THE PROBLEM
Select, from the material below, each line with "parents" in it.

Content starts

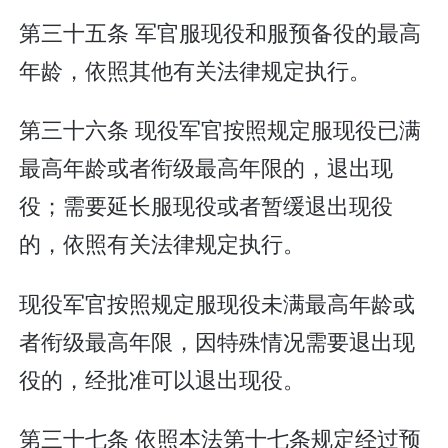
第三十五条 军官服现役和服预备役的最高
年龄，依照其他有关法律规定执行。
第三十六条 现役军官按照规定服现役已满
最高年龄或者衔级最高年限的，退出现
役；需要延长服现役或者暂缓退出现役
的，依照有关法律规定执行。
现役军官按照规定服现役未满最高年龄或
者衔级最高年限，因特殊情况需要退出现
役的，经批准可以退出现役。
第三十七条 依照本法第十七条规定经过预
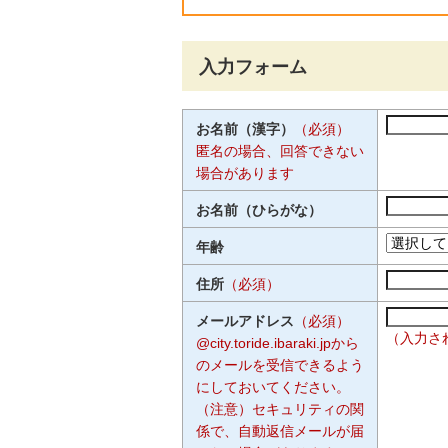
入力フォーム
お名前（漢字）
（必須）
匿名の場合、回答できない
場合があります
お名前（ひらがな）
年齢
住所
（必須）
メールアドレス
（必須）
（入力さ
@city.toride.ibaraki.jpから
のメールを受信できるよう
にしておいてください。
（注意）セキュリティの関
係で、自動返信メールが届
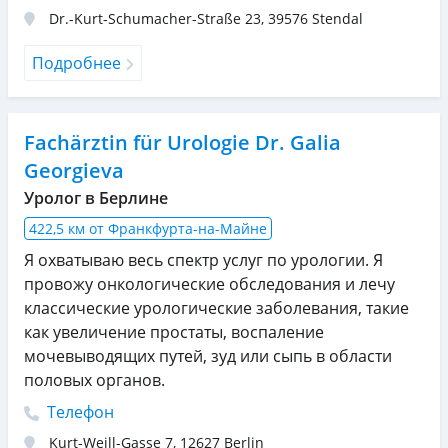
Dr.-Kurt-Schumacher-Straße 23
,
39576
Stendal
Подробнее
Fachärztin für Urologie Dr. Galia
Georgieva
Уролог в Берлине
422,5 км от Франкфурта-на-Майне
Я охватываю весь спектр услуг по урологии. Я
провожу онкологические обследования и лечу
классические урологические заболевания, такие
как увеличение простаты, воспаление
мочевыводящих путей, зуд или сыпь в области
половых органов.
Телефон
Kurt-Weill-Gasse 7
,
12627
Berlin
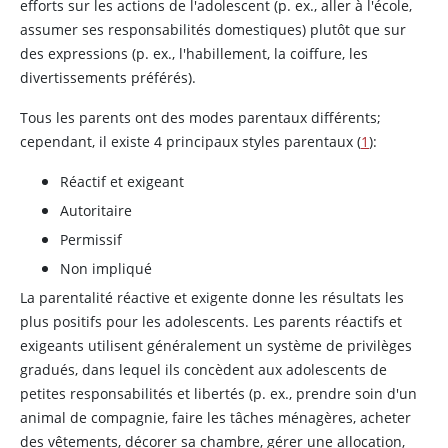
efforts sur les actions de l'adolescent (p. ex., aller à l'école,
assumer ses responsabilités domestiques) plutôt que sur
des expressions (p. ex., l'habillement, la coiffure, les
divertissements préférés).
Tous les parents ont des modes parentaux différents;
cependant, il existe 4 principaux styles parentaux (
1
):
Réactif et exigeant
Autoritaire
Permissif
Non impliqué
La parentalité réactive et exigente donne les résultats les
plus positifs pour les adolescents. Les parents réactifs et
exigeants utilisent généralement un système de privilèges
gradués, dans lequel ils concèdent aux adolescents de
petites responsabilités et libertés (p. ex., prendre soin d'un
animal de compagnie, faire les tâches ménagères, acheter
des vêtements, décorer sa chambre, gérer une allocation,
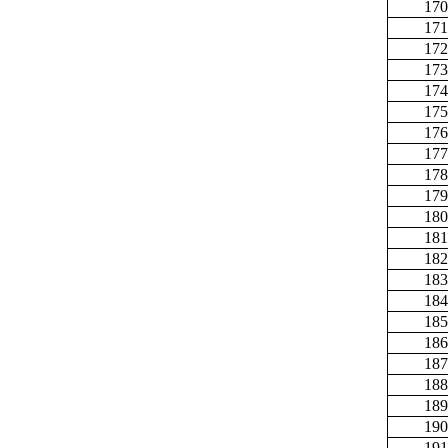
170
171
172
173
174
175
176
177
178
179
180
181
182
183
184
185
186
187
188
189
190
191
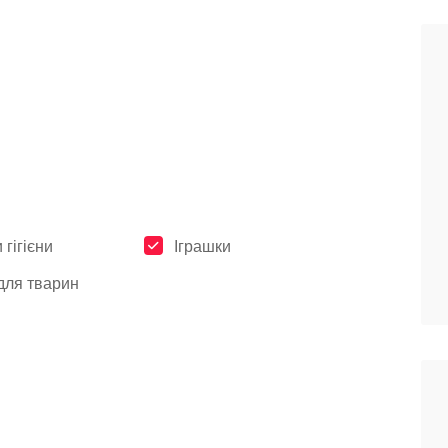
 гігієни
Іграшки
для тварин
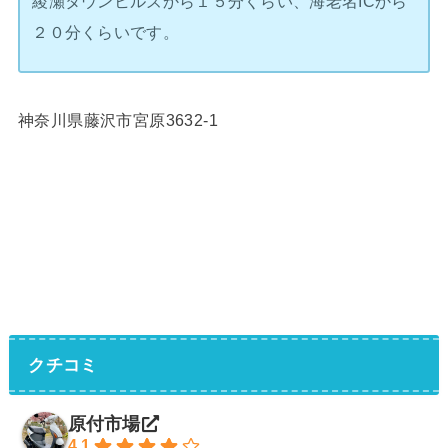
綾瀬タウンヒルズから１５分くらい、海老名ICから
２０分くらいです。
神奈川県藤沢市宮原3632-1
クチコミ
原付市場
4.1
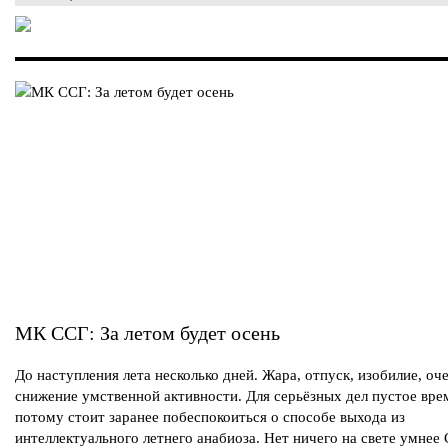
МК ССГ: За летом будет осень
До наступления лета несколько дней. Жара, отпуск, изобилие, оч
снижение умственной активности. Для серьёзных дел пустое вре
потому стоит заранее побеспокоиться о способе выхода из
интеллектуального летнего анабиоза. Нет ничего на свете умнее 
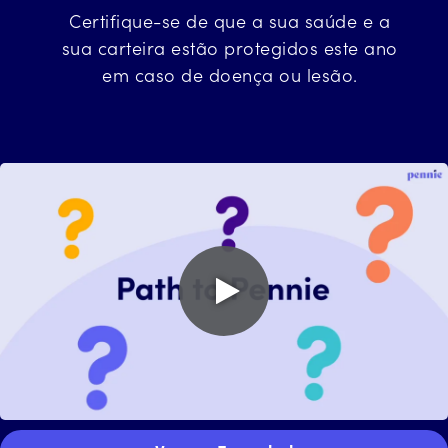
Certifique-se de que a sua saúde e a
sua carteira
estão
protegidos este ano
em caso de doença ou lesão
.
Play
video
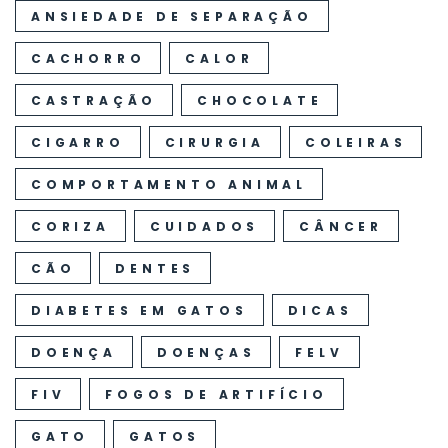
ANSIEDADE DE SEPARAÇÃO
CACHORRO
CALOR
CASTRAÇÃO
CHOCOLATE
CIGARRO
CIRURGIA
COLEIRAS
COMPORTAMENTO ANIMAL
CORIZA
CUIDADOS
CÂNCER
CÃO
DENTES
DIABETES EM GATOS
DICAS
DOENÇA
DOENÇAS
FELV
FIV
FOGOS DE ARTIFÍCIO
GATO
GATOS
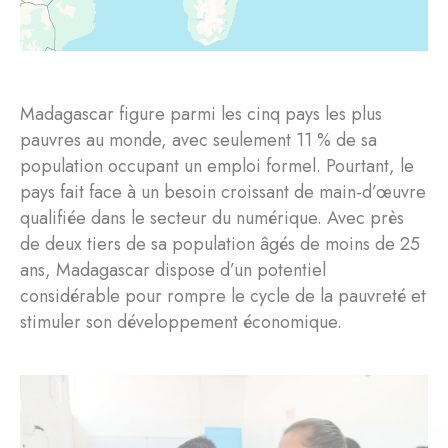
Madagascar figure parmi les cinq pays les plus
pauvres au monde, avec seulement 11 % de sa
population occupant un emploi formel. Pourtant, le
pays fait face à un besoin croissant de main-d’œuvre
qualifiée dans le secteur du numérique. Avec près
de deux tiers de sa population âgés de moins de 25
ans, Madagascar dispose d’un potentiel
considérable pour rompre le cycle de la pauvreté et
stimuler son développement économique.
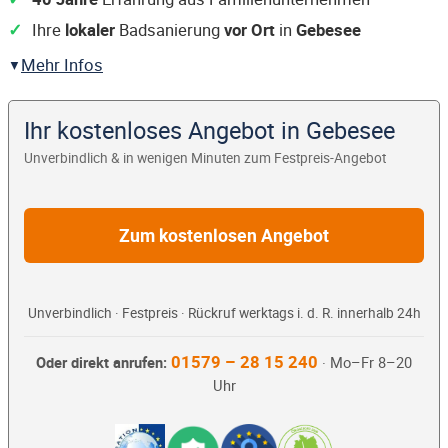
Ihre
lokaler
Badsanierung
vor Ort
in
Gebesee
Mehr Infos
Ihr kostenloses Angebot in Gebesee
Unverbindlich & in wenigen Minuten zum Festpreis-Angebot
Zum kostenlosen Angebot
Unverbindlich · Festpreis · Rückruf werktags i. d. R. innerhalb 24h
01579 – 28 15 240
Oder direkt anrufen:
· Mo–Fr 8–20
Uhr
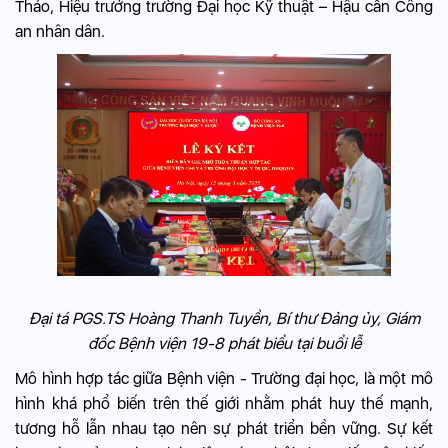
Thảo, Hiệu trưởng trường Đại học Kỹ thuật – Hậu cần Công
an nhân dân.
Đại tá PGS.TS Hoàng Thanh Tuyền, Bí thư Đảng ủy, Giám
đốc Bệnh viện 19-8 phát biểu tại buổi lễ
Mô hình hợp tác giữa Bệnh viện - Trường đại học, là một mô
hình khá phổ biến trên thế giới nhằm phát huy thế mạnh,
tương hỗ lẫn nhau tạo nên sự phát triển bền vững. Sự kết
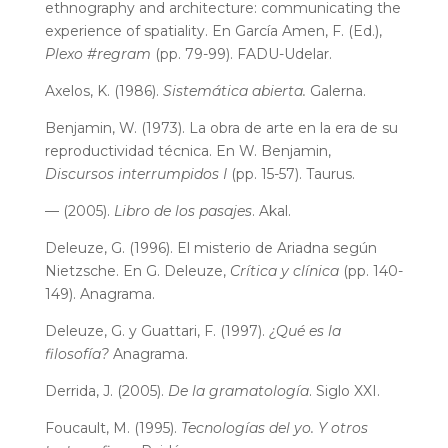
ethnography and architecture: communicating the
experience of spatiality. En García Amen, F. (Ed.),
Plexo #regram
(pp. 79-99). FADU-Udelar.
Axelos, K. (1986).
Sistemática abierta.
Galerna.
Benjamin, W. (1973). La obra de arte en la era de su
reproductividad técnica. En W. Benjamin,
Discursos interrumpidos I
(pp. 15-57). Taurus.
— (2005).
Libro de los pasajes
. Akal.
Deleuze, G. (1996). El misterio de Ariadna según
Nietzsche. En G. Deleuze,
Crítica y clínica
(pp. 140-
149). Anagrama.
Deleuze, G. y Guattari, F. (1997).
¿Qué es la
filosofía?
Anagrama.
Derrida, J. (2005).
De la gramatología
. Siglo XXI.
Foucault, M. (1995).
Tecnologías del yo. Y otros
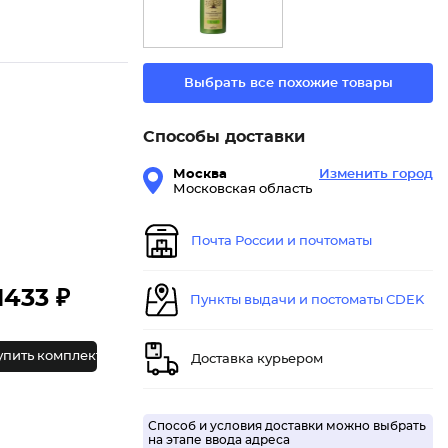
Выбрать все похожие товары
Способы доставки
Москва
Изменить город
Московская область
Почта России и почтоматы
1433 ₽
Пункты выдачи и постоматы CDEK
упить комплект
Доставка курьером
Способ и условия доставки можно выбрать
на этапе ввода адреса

Content ends

RESPONSE AREA
Tous les parents ont des modes parentaux différents;
plus positifs pour les adolescents. Les parents réactifs et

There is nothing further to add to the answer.